Jeudi 19 mai 2016
Thierry Stokkermans

Originaire du Sud-Ouest de la France, Thierry STOKKERMANS a travaillé en Espagne, Nouvelle-Zélande et Australie avant de s’installer aux Pays-Bas. Convaincu par le semis direct à faible perturbation, il conçoit et développe aujourd’hui des machines agricoles (zip drill).

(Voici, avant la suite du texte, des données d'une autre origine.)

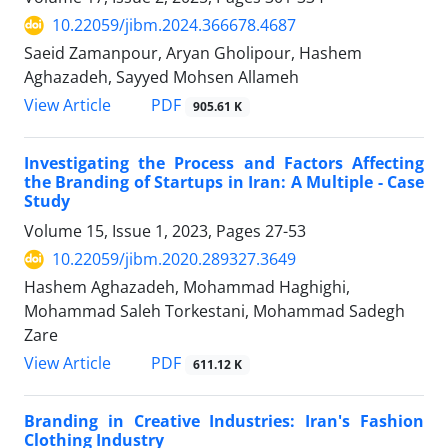
10.22059/jibm.2024.366678.4687
Saeid Zamanpour, Aryan Gholipour, Hashem
Aghazadeh, Sayyed Mohsen Allameh
PDF
View Article
905.61 K
Investigating the Process and Factors Affecting
the Branding of Startups in Iran: A Multiple - Case
Study
Volume 15, Issue 1, 2023, Pages
27-53
10.22059/jibm.2020.289327.3649
Hashem Aghazadeh, Mohammad Haghighi,
Mohammad Saleh Torkestani, Mohammad Sadegh
Zare
PDF
View Article
611.12 K
Branding in Creative Industries: Iran's Fashion
Clothing Industry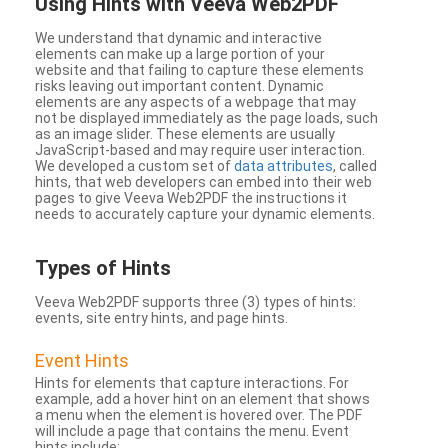
Using Hints with Veeva Web2PDF
We understand that dynamic and interactive
elements can make up a large portion of your
website and that failing to capture these elements
risks leaving out important content. Dynamic
elements are any aspects of a webpage that may
not be displayed immediately as the page loads, such
as an image slider. These elements are usually
JavaScript-based and may require user interaction.
We developed a custom set of
data attributes
, called
hints, that web developers can embed into their web
pages to give Veeva Web2PDF the instructions it
needs to accurately capture your dynamic elements.
Types
of Hints
Veeva Web2PDF supports three (3) types of hints:
events, site entry hints, and page hints.
Event Hints
Hints for elements that capture interactions. For
example, add a hover hint on an element that shows
a menu when the element is hovered over. The PDF
will include a page that contains the menu. Event
hints include:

Evolution des sols : les électrons libres ne sont pas anodins

Les électrons sont partout car ils sont un des trois éléments constituant les atomes et trouvent un grand nombre d’utilisations. Certains les récoltent dans le sol pour les vendre. D’autres les utilisent pour fabriquer des rochers artificiels en attrapant les particules fines. Et cela mène à la question : quels sont leurs effets sur l’évolution des sols agricoles à court, moyen et long terme ?

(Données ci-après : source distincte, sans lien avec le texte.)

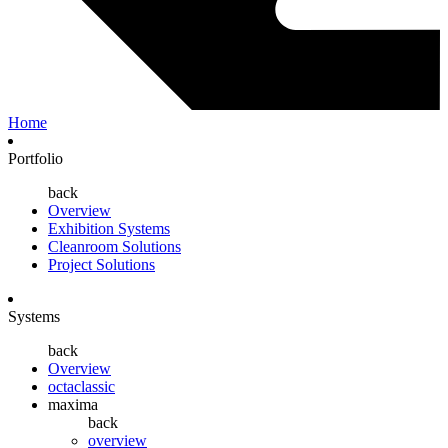
Home
Portfolio
back
Overview
Exhibition Systems
Cleanroom Solutions
Project Solutions
Systems
back
Overview
octaclassic
maxima
back
overview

Il est connu que l’activité biologique génère des réactions chimiques et, par conséquent, des échanges d’électrons (figure 1).
Activité biologique et électrons
Dans le contexte des énergies renouvelables, une Start Up Néerlandaise nommée Plant-e a décidé de récolter les électrons et de les vendre. Ils vendent donc de l’électricité issue directement de l’activité biologique.
L’idée est simple : faire pousser des plantes pour générer des processus chimiques et récolter l’électricité. Aujourd’hui pour récolter l’électricité facilement, ils travaillent dans des milieux aquatiques peu profonds tels que les rizières, les marais et certains toits végétalisés (figure 2).
Le principe électrique Plant-e
En effet, l’eau de ces milieux est conductrice d’électricité et cela limite le nombre d’Anodes et de Cathodes à placer. Les quantités d’électricité récoltées sont relativement faibles. A titre indicatif, le système peut équiper un jardin pour l’éclairer la nuit (par conséquent le jardin s’auto-éclaire). L’entreprise présente la technologie plutôt comme un générateur de revenu secondaire, par exemple pour les cultivateurs de riz en Asie ou pour réduire l’empreinte Carbone tel l’éclairage de jardins publics.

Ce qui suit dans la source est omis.